> **WORK INSTRUCTION**
Without changing anything, set down every line shown below.

> **EXERCISE MATERIALS**
= = = = =

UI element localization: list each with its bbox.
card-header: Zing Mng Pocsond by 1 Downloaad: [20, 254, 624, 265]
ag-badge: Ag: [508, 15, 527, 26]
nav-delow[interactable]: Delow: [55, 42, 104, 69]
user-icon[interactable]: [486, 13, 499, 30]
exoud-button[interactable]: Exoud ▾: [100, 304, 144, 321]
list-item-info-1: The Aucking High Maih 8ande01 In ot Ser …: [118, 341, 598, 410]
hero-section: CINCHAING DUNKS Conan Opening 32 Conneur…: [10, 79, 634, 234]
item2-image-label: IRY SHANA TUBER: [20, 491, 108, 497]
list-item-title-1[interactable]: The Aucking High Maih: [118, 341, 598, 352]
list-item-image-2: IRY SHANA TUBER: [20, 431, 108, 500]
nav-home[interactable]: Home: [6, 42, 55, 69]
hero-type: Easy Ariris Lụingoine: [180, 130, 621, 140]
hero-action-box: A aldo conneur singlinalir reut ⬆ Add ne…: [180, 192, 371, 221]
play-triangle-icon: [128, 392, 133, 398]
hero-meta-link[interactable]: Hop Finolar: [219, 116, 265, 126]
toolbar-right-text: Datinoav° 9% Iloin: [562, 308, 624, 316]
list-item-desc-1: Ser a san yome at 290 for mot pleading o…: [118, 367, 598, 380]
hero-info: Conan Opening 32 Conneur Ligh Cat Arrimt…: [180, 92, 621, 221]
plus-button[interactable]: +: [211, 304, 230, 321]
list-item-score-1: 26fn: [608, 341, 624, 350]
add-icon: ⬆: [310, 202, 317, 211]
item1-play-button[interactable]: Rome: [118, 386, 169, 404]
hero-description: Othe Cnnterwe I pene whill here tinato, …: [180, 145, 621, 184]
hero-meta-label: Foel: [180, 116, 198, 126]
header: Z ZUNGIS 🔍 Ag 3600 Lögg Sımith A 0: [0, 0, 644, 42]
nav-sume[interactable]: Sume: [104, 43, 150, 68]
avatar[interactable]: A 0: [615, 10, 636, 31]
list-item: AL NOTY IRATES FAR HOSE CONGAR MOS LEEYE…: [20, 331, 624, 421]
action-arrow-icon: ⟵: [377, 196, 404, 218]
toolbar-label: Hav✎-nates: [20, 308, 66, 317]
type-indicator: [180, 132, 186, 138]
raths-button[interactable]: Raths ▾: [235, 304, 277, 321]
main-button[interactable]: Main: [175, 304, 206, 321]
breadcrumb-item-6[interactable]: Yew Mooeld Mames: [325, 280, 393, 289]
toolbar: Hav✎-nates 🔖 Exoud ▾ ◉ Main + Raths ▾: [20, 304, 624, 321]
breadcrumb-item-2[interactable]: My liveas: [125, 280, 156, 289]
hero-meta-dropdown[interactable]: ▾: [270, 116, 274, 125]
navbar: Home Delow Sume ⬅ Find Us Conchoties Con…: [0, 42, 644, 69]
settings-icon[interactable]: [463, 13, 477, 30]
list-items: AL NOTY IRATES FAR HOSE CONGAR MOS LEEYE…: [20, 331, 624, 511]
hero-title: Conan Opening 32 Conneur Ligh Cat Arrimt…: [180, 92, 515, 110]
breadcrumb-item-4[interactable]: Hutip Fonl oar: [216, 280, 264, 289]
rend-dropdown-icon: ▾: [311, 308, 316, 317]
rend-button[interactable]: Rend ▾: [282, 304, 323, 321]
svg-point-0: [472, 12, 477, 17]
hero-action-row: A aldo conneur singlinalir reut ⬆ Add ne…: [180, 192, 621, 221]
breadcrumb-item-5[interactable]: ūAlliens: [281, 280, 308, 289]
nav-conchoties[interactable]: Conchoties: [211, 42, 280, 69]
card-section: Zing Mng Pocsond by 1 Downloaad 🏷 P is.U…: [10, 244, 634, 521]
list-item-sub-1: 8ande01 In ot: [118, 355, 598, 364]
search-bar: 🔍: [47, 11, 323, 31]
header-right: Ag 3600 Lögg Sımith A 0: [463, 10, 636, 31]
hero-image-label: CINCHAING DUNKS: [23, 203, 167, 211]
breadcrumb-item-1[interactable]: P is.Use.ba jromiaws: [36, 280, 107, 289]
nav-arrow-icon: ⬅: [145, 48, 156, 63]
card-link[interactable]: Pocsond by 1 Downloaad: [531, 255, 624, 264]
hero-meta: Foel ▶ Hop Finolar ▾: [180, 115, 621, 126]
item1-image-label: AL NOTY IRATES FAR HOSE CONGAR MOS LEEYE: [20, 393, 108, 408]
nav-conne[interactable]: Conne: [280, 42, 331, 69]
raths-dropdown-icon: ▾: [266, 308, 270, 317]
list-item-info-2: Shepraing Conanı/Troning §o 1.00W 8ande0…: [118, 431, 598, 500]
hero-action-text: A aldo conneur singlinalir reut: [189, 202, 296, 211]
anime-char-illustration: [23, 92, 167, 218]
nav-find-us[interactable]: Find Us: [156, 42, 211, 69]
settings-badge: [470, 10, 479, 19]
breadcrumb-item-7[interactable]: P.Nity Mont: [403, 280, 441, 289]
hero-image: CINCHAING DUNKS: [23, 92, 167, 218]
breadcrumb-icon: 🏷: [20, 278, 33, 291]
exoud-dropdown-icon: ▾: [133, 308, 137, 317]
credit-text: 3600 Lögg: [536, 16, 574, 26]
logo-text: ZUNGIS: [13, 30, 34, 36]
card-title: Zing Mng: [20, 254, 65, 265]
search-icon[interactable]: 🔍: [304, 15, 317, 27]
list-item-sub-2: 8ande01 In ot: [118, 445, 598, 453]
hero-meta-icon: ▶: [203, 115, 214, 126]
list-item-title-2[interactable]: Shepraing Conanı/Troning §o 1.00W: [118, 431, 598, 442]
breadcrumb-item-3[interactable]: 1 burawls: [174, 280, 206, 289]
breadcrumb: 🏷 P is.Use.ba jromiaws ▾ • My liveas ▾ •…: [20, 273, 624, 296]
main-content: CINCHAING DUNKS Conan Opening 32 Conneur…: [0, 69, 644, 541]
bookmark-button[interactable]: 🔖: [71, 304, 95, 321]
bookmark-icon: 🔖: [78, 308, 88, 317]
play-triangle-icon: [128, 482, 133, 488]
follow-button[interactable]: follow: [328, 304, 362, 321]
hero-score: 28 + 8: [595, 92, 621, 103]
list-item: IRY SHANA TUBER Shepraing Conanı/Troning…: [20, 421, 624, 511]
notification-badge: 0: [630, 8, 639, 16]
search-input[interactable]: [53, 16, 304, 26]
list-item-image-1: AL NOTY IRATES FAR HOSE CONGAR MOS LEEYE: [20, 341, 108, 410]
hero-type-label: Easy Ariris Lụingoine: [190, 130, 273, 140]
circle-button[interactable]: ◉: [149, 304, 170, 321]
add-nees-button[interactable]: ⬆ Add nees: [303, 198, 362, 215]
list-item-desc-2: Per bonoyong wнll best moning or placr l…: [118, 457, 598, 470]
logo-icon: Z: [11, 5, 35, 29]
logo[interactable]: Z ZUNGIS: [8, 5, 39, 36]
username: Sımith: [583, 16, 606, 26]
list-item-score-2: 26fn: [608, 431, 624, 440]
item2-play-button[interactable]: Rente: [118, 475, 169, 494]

= = = = =

> **SOLUTION**
UI element localization: list each with its bbox.
card-header: Zing Mng Pocsond by 1 Downloaad: [20, 254, 624, 265]
ag-badge: Ag: [508, 15, 527, 26]
nav-delow[interactable]: Delow: [55, 42, 104, 69]
user-icon[interactable]: [486, 13, 499, 30]
exoud-button[interactable]: Exoud ▾: [100, 304, 144, 321]
list-item-info-1: The Aucking High Maih 8ande01 In ot Ser …: [118, 341, 598, 410]
hero-section: CINCHAING DUNKS Conan Opening 32 Conneur…: [10, 79, 634, 234]
item2-image-label: IRY SHANA TUBER: [20, 491, 108, 497]
list-item-title-1[interactable]: The Aucking High Maih: [118, 341, 598, 352]
list-item-image-2: IRY SHANA TUBER: [20, 431, 108, 500]
nav-home[interactable]: Home: [6, 42, 55, 69]
hero-type: Easy Ariris Lụingoine: [180, 130, 621, 140]
hero-action-box: A aldo conneur singlinalir reut ⬆ Add ne…: [180, 192, 371, 221]
play-triangle-icon: [128, 392, 133, 398]
hero-meta-link[interactable]: Hop Finolar: [219, 116, 265, 126]
toolbar-right-text: Datinoav° 9% Iloin: [562, 308, 624, 316]
list-item-desc-1: Ser a san yome at 290 for mot pleading o…: [118, 367, 598, 380]
hero-info: Conan Opening 32 Conneur Ligh Cat Arrimt…: [180, 92, 621, 221]
plus-button[interactable]: +: [211, 304, 230, 321]
list-item-score-1: 26fn: [608, 341, 624, 350]
add-icon: ⬆: [310, 202, 317, 211]
item1-play-button[interactable]: Rome: [118, 386, 169, 404]
hero-description: Othe Cnnterwe I pene whill here tinato, …: [180, 145, 621, 184]
hero-meta-label: Foel: [180, 116, 198, 126]
header: Z ZUNGIS 🔍 Ag 3600 Lögg Sımith A 0: [0, 0, 644, 42]
nav-sume[interactable]: Sume: [104, 43, 150, 68]
avatar[interactable]: A 0: [615, 10, 636, 31]
list-item: AL NOTY IRATES FAR HOSE CONGAR MOS LEEYE…: [20, 331, 624, 421]
action-arrow-icon: ⟵: [377, 196, 404, 218]
toolbar-label: Hav✎-nates: [20, 308, 66, 317]
type-indicator: [180, 132, 186, 138]
raths-button[interactable]: Raths ▾: [235, 304, 277, 321]
main-button[interactable]: Main: [175, 304, 206, 321]
breadcrumb-item-6[interactable]: Yew Mooeld Mames: [325, 280, 393, 289]
toolbar: Hav✎-nates 🔖 Exoud ▾ ◉ Main + Raths ▾: [20, 304, 624, 321]
breadcrumb-item-2[interactable]: My liveas: [125, 280, 156, 289]
hero-meta-dropdown[interactable]: ▾: [270, 116, 274, 125]
navbar: Home Delow Sume ⬅ Find Us Conchoties Con…: [0, 42, 644, 69]
settings-icon[interactable]: [463, 13, 477, 30]
list-items: AL NOTY IRATES FAR HOSE CONGAR MOS LEEYE…: [20, 331, 624, 511]
hero-title: Conan Opening 32 Conneur Ligh Cat Arrimt…: [180, 92, 515, 110]
breadcrumb-item-4[interactable]: Hutip Fonl oar: [216, 280, 264, 289]
rend-dropdown-icon: ▾: [311, 308, 316, 317]
rend-button[interactable]: Rend ▾: [282, 304, 323, 321]
svg-point-0: [472, 12, 477, 17]
hero-action-row: A aldo conneur singlinalir reut ⬆ Add ne…: [180, 192, 621, 221]
breadcrumb-item-5[interactable]: ūAlliens: [281, 280, 308, 289]
nav-conchoties[interactable]: Conchoties: [211, 42, 280, 69]
card-section: Zing Mng Pocsond by 1 Downloaad 🏷 P is.U…: [10, 244, 634, 521]
list-item-sub-1: 8ande01 In ot: [118, 355, 598, 364]
search-bar: 🔍: [47, 11, 323, 31]
header-right: Ag 3600 Lögg Sımith A 0: [463, 10, 636, 31]
hero-image-label: CINCHAING DUNKS: [23, 203, 167, 211]
breadcrumb-item-1[interactable]: P is.Use.ba jromiaws: [36, 280, 107, 289]
nav-arrow-icon: ⬅: [145, 48, 156, 63]
card-link[interactable]: Pocsond by 1 Downloaad: [531, 255, 624, 264]
hero-meta: Foel ▶ Hop Finolar ▾: [180, 115, 621, 126]
item1-image-label: AL NOTY IRATES FAR HOSE CONGAR MOS LEEYE: [20, 393, 108, 408]
nav-conne[interactable]: Conne: [280, 42, 331, 69]
raths-dropdown-icon: ▾: [266, 308, 270, 317]
list-item-info-2: Shepraing Conanı/Troning §o 1.00W 8ande0…: [118, 431, 598, 500]
hero-action-text: A aldo conneur singlinalir reut: [189, 202, 296, 211]
anime-char-illustration: [23, 92, 167, 218]
nav-find-us[interactable]: Find Us: [156, 42, 211, 69]
settings-badge: [470, 10, 479, 19]
breadcrumb-item-7[interactable]: P.Nity Mont: [403, 280, 441, 289]
hero-image: CINCHAING DUNKS: [23, 92, 167, 218]
breadcrumb-icon: 🏷: [20, 278, 33, 291]
exoud-dropdown-icon: ▾: [133, 308, 137, 317]
credit-text: 3600 Lögg: [536, 16, 574, 26]
logo-text: ZUNGIS: [13, 30, 34, 36]
card-title: Zing Mng: [20, 254, 65, 265]
search-icon[interactable]: 🔍: [304, 15, 317, 27]
list-item-sub-2: 8ande01 In ot: [118, 445, 598, 453]
hero-meta-icon: ▶: [203, 115, 214, 126]
list-item-title-2[interactable]: Shepraing Conanı/Troning §o 1.00W: [118, 431, 598, 442]
breadcrumb-item-3[interactable]: 1 burawls: [174, 280, 206, 289]
breadcrumb: 🏷 P is.Use.ba jromiaws ▾ • My liveas ▾ •…: [20, 273, 624, 296]
main-content: CINCHAING DUNKS Conan Opening 32 Conneur…: [0, 69, 644, 541]
bookmark-button[interactable]: 🔖: [71, 304, 95, 321]
bookmark-icon: 🔖: [78, 308, 88, 317]
play-triangle-icon: [128, 482, 133, 488]
follow-button[interactable]: follow: [328, 304, 362, 321]
hero-score: 28 + 8: [595, 92, 621, 103]
list-item: IRY SHANA TUBER Shepraing Conanı/Troning…: [20, 421, 624, 511]
notification-badge: 0: [630, 8, 639, 16]
search-input[interactable]: [53, 16, 304, 26]
list-item-image-1: AL NOTY IRATES FAR HOSE CONGAR MOS LEEYE: [20, 341, 108, 410]
hero-type-label: Easy Ariris Lụingoine: [190, 130, 273, 140]
circle-button[interactable]: ◉: [149, 304, 170, 321]
add-nees-button[interactable]: ⬆ Add nees: [303, 198, 362, 215]
list-item-desc-2: Per bonoyong wнll best moning or placr l…: [118, 457, 598, 470]
logo-icon: Z: [11, 5, 35, 29]
logo[interactable]: Z ZUNGIS: [8, 5, 39, 36]
username: Sımith: [583, 16, 606, 26]
list-item-score-2: 26fn: [608, 431, 624, 440]
item2-play-button[interactable]: Rente: [118, 475, 169, 494]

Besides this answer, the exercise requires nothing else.